Start of Data in this exercise

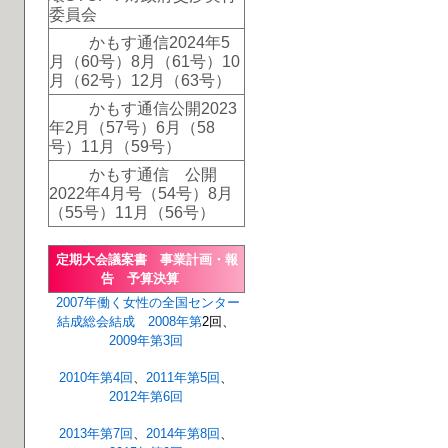
委員会
かもす通信2024年5
月（60号）8月（61号）10
月（62号）12月（63号）
かもす通信公開2023
年2月（57号）6月（58
号）11月（59号）
かもす通信 公開
2022年4月号（54号）8月
（55号）11月（56号）
定期大会議案書 事業計画・報
告 予算決算
2007年
働く女性の全国センター
結成総会
結成
2008年第
2回、
2009年第3回
2010年第4回
、
2011年第5回
、
2012年第6回
2013年第7回
、
2014年第8回
、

End of Data in this exercise

- _Try it_: Set the listing down exactly, without its pictures.

- _Result for this exercise_:
委員会
かもす通信2024年5
月（60号）8月（61号）10
月（62号）12月（63号）
かもす通信公開2023
年2月（57号）6月（58
号）11月（59号）
かもす通信 公開
2022年4月号（54号）8月
（55号）11月（56号）
定期大会議案書 事業計画・報
告 予算決算
2007年
働く女性の全国センター
結成総会
結成
2008年第
2回、
2009年第3回
2010年第4回
、
2011年第5回
、
2012年第6回
2013年第7回
、
2014年第8回
、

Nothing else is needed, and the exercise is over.